Ashley Ardinger ’12

JOB TITLE: Special education ICT teacher
ORGANIZATION: The Urban Assembly Gateway School for Technology
LOCATION: Manhattan, New York
GRADUATE DEGREE: M.Ed., Teachers College, Columbia University

What was your first position after college? I ended up in the Teaching Residents program at Columbia University’s Teachers College directly after graduating as an educational studies major at Trinity. I had researched various dual-certification and master’s programs and decided upon the TR@TC program for two main reasons. First, the program provides a stipend for students to help alleviate the costs of the graduate degree. Second, it provides support for new teachers over the course of three years: the residency year, the induction year, and the final year. I am now a special educator at The Urban Assembly Gateway School for Technology and am a member of the New York City Department of Education as my school is a public school, although many people believe it is charter or private due to the name. The Urban Assembly schools are public schools with specific learning foci spread throughout all five boroughs that have partnerships with various groups throughout the city. I am also currently working toward a degree in school leadership to eventually work in administration or educational policy

Has a liberal arts education helped you in shaping your career? As a special education teacher, I realize that a liberal arts education has been imperative to my success so far. Since I am teaching in what are called integrated co-teaching environments, I am teaching with general education teachers across five different subjects. Without the knowledge I gained at Trinity, I would feel much less confident teaching Spanish, technology, English, mathematics, and science to high school students. I also appreciate the Educational Studies Department at Trinity because it emphasizes how urban schools are run from an administrative point of view rather than classroom teaching skills.
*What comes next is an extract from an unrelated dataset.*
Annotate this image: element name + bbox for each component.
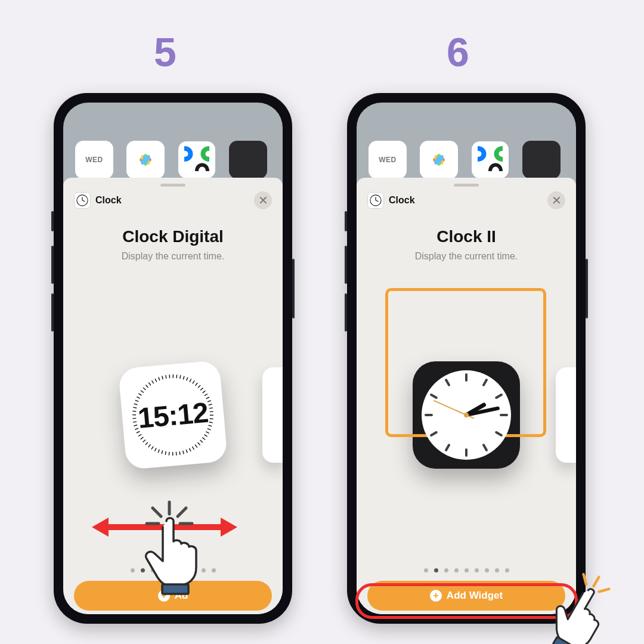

What aspects of your Trinity experience have been important to advancing your career or graduate school experience? Having a Trinity education has made it easier to transition to teaching in a city environment. Growing up in New Hampshire, I experienced suburban public schools. My involvement in the Hartford community through the educational studies program at Trinity prepared me to interact with students, teachers, and in some cases, parents of students. My Trinity course work gave me a basic understanding of urban public schools before going into the field in New York City.

What advice would you give to Trinity students to prepare for a position in your field? Be part of community-based organizations and public schools in the area as much as you possibly can. Log as many hours talking to real people and teaching or tutoring students. This will help you be confident when breaking into the education world. Do your research. Ask teachers in the community and advisers at Trinity as many questions as you can to help steer you in the right direction. After that, look at programs you are interested in. I would recommend a dual-certification and postgraduate degree program if you plan on teaching. The certification process is complicated and is made much easier when there are experienced people supporting you.   

What is the biggest misconception about your field or graduate school? The biggest misconception about being a special educator is that all your time is spent in the classroom. There are individual learning plans to write and always tons of paperwork to fill out. These tasks are very time-consuming. The biggest misconception about graduate school is that it is a continuation of college. As for graduate school, one should be prepared to work full time in the classroom while also taking classes full time. My yearlong accelerated program was exhausting, and I rarely spent any time at home or with friends and family. That being said, graduate school is much more focused than college, and you are surrounded by talented individuals who are interested in the same topics that you are interested in.